On Tue, Aug 01, 2023 at 06:42:47PM -0300, Arnaldo Carvalho de Melo wrote:
> Hi Artem,
>
> Can you please double check this? I reproduced with:
>
> git checkout 46d21ec067490ab9cdcc89b9de5aae28786a8b8e
> build it
> perf record -a -g sleep 5s
> perf report
>
> Do you get the same slowness and then reverting it, i.e. just
> going to HEAD~ and rebuilding getting a fast 'perf report' startup, i.e.
> without the inlines in the callchains?

With a simple test like this I definitely get a slowdown, but not sure
if it can be called excessive.

Below are the times I got by running 'time perf report' and hitting 'q'
during load so that it quits as soon as it is loads up.
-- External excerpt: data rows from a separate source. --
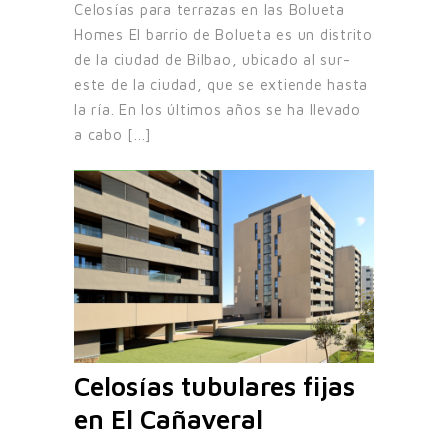
Celosías para terrazas en las Bolueta
Homes El barrio de Bolueta es un distrito
de la ciudad de Bilbao, ubicado al sur-
este de la ciudad, que se extiende hasta
la ría. En los últimos años se ha llevado
a cabo [...]
Celosías tubulares fijas
en El Cañaveral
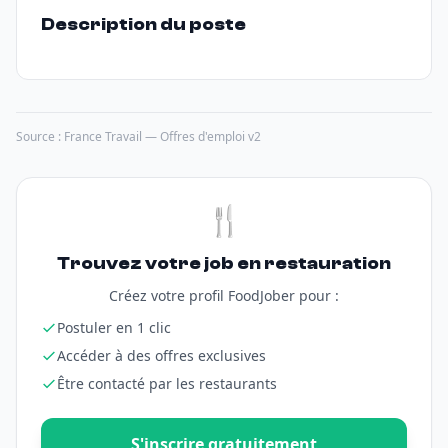
Description du poste
Source : France Travail — Offres d'emploi v2
🍴
Trouvez votre job en restauration
Créez votre profil FoodJober pour :
Postuler en 1 clic
Accéder à des offres exclusives
Être contacté par les restaurants
S'inscrire gratuitement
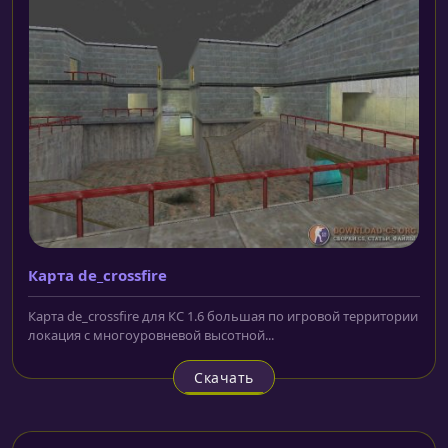
Карта de_crossfire
Карта de_crossfire для КС 1.6 большая по игровой территории
локация с многоуровневой высотной...
Скачать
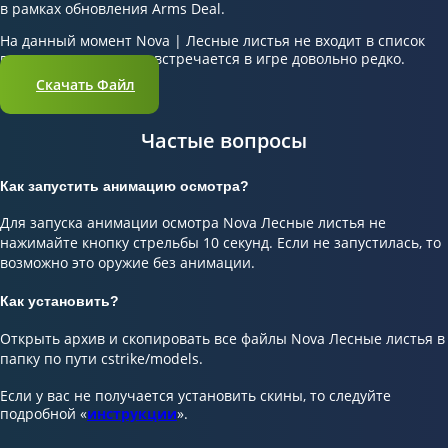
в рамках обновления Arms Deal.
На данный момент Nova | Лесные листья не входит в список
популярных скинов и встречается в игре довольно редко.
Скачать Файл
Частые вопросы
Как запустить анимацию осмотра?
Для запуска анимации осмотра Nova Лесные листья не
нажимайте кнопку стрельбы 10 секунд. Если не запустилась, то
возможно это оружие без анимации.
Как установить?
Открыть архив и скопировать все файлы Nova Лесные листья в
папку по пути cstrike/models.
Если у вас не получается установить скины, то следуйте
подробной «
инструкции
».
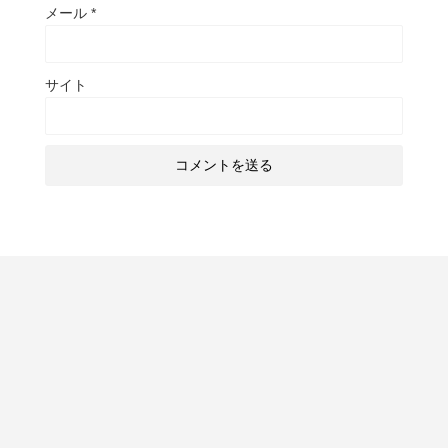
メール
*
サイト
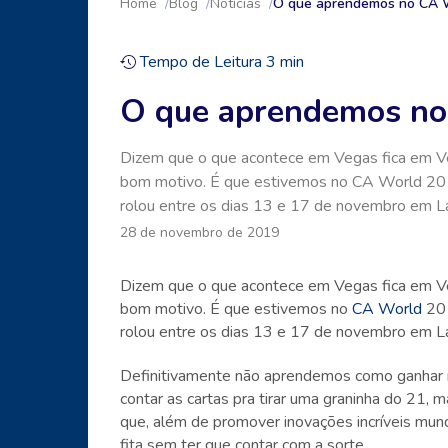
Home
Blog
Notícias
O que aprendemos no CA 
Tempo de Leitura
3
min
O que aprendemos n
Dizem que o que acontece em Vegas fica em V
bom motivo. É que estivemos no CA World 201
rolou entre os dias 13 e 17 de novembro em L
28 de novembro de 2019
Dizem que o que acontece em Vegas fica em V
bom motivo. É que estivemos no
CA World
201
rolou entre os dias 13 e 17 de novembro em L
Definitivamente não aprendemos como ganhar
contar as cartas pra tirar uma graninha do 21,
que, além de promover inovações incríveis mund
fita sem ter que contar com a sorte.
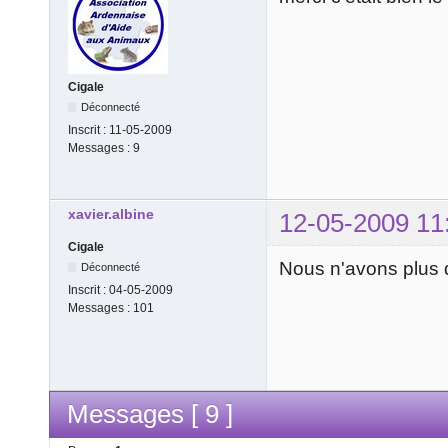
Cigale
Déconnecté
Inscrit :
11-05-2009
Messages :
9
xavier.albine
12-05-2009 11
Cigale
Nous n'avons plus q
Déconnecté
Inscrit :
04-05-2009
Messages :
101
Messages [ 9 ]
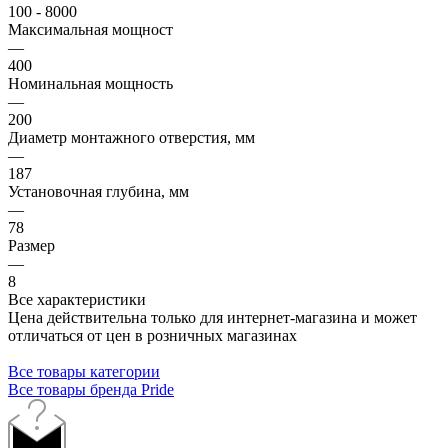
100 - 8000
Максимальная мощност
—
400
Номинальная мощность
—
200
Диаметр монтажного отверстия, мм
—
187
Установочная глубина, мм
—
78
Размер
—
8
Все характеристики
Цена действительна только для интернет-магазина и может
отличаться от цен в розничных магазинах
Все товары категории
Все товары бренда Pride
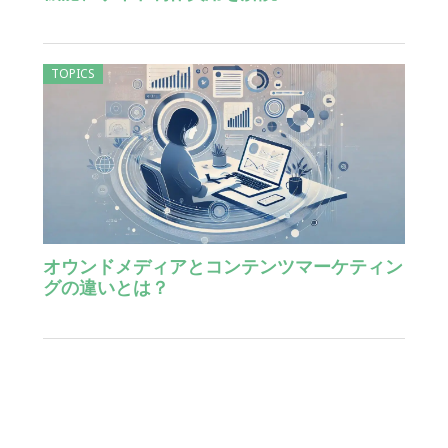
TOPICS
オウンドメディアとコンテンツマーケティン
グの違いとは？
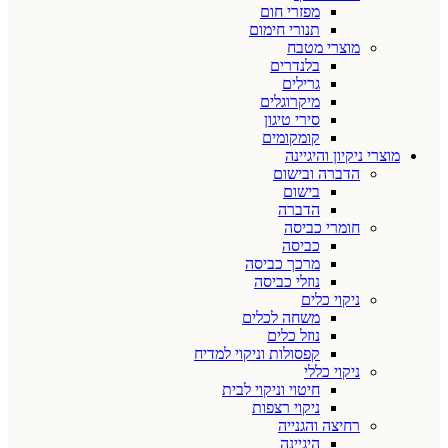
מפזרי חום
תנורי חימום
מוצרי מטבח
בלנדרים
גרילים
מיקרוגלים
סירי טיגון
קומקומים
מוצרי ניקיון והיגיינה
הדברה ובישום
בישום
הדברה
חומרי כביסה
כביסה
מרכך כביסה
נוזלי כביסה
ניקוי כלים
משחה לכלים
נוזל כלים
קפסולות וניקוי למדיח
ניקוי כללי
חיטוי וניקוי לבית
ניקוי רצפות
רחיצה והגנייה
היגיינה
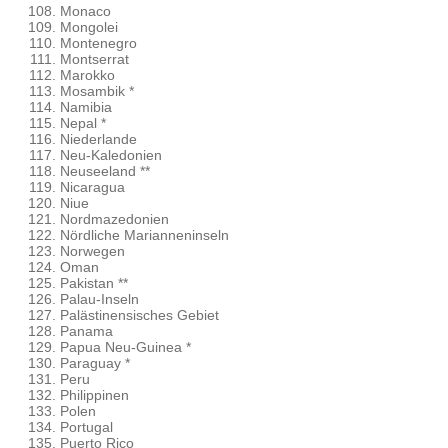
Monaco
Mongolei
Montenegro
Montserrat
Marokko
Mosambik *
Namibia
Nepal *
Niederlande
Neu-Kaledonien
Neuseeland **
Nicaragua
Niue
Nordmazedonien
Nördliche Marianneninseln
Norwegen
Oman
Pakistan **
Palau-Inseln
Palästinensisches Gebiet
Panama
Papua Neu-Guinea *
Paraguay *
Peru
Philippinen
Polen
Portugal
Puerto Rico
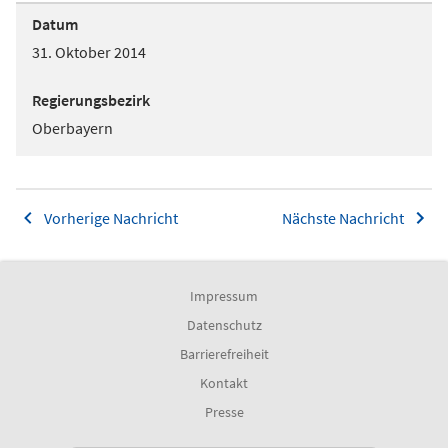
Datum
31. Oktober 2014
Regierungsbezirk
Oberbayern
Vorherige Nachricht
Nächste Nachricht
Impressum
Datenschutz
Barrierefreiheit
Kontakt
Presse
Tested on a
freshly updated fedora 38.

For 'perf record -a -g sleep 60' (Event count (approx.): 774055090):

with inlines:
$ time ./perf report

real 0m1.477s
user 0m1.324s
sys 0m0.147s

without inlines:
$ time ./perf report

real 0m1.349s
user 0m1.232s
sys 0m0.111s

For 'perf record -a -g sleep 5' (Event count (approx.): 90179399):

with inlines:
$ time ./perf report

real 0m0.657s
user 0m0.555s
sys 0m0.099s

without inlines:
$ time ./perf report

real 0m0.559s
user 0m0.498s
sys 0m0.060s


> - Arnaldo
>
> ----
>
> This reverts commit 46d21ec067490ab9cdcc89b9de5aae28786a8b8e.
>
> The tests were made with a specific workload, further tests on a
> recently updated fedora 38 system with a system wide perf.data file
> shows 'perf report' taking excessive time, so lets revert this until a
> full investigation and improvement on the addr2line support code is
> made.
>
> Cc: Andrii Nakryiko <[email protected]>
> Cc: Artem Savkov <[email protected]>
> Cc: Namhyung Kim <[email protected]>
> Cc: Adrian Hunter <[email protected]>
> Cc: Alexander Shishkin <[email protected]>
> Cc: Ian Rogers <[email protected]>
> Cc: Ingo Molnar <[email protected]>
> Cc: Jiri Olsa <[email protected]>
> Cc: Mark Rutland <[email protected]>
> Cc: Masami Hiramatsu <[email protected]>
> Cc: Milian Wolff <[email protected]>
> Cc: Peter Zijlstra <[email protected]>
> Signed-off-by: Arnaldo Carvalho de Melo <[email protected]>
> ---
> tools/perf/util/machine.c | 5 -----
> 1 file changed, 5 deletions(-)
>
> diff --git a/tools/perf/util/machine.c b/tools/perf/util/machine.c
> index 4e62843d51b7dbf9..f4cb41ee23cdbcfc 100644
> --- a/tools/perf/util/machine.c
> +++ b/tools/perf/util/machine.c
> @@ -45,7 +45,6 @@
>
> static void __machine__remove_thread(struct machine *machine, struct thread_rb_node *nd,
> struct thread *th, bool lock);
> -static int append_inlines(struct callchain_cursor *cursor, struct map_symbol *ms, u64 ip);
>
> static struct dso *machine__kernel_dso(struct machine *machine)
> {
> @@ -2385,10 +2384,6 @@ static int add_callchain_ip(struct thread *thread,
> ms.maps = maps__get(al.maps);
> ms.map = map__get(al.map);
> ms.sym = al.sym;
> -
> - if (!branch && append_inlines(cursor, &ms, ip) == 0)
> - goto out;
> -
> srcline = callchain_srcline(&ms, al.addr);
> err = callchain_cursor_append(cursor, ip, &ms,
> branch, flags, nr_loop_iter,
> --
> 2.41.0
>

--
Artem


2023-08-07 13:08:56

by Artem Savkov

[permalink] [raw]
Subject: Re: [PATCH 1/1] Revert "perf report: Append inlines to non-DWARF callchains"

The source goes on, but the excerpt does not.